- _RECORDS FOR THIS EXERCISE_:
----------
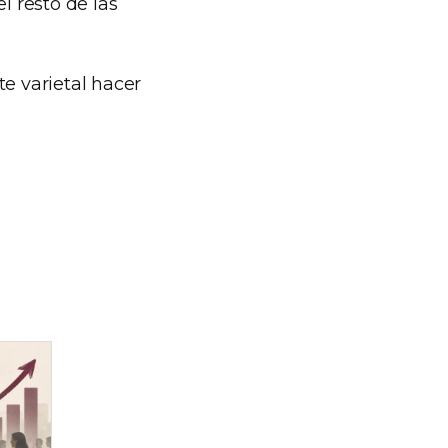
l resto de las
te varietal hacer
----------
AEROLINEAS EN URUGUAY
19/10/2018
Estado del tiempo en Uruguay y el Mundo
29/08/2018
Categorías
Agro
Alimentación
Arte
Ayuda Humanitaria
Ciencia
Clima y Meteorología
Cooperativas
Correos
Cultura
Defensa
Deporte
----------
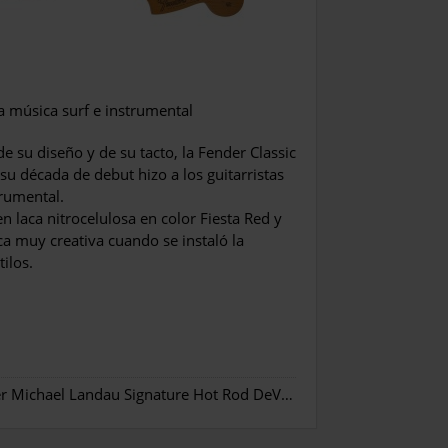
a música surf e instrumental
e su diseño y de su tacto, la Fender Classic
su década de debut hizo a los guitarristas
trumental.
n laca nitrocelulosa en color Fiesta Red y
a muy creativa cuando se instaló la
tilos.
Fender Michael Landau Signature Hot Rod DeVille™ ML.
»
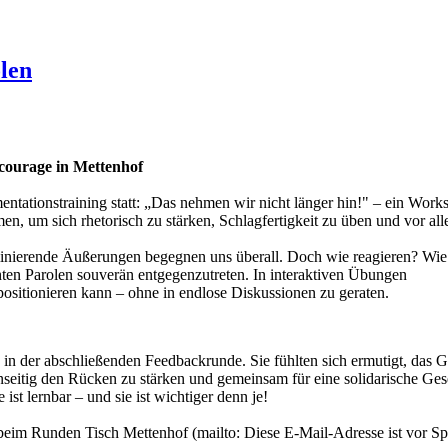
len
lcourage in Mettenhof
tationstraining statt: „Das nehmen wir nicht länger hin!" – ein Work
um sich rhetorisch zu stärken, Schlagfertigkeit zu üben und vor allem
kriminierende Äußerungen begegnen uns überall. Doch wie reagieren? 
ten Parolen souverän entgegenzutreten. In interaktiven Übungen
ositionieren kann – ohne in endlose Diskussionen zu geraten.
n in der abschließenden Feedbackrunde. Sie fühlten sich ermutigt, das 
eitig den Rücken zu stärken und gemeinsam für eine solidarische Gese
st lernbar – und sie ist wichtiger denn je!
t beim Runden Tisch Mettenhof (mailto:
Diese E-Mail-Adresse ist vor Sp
----------
- _TASK REQUIREMENTS_:
Retype the entries above exactly, but only from the line containing "ositionieren kann –" through the line containing "Diese E-Mail-Adresse ist vor Sp", both included.

- _RESULT OF THIS EXERCISE_:
ositionieren kann – ohne in endlose Diskussionen zu geraten.
n in der abschließenden Feedbackrunde. Sie fühlten sich ermutigt, das 
eitig den Rücken zu stärken und gemeinsam für eine solidarische Gese
st lernbar – und sie ist wichtiger denn je!
t beim Runden Tisch Mettenhof (mailto:
Diese E-Mail-Adresse ist vor Sp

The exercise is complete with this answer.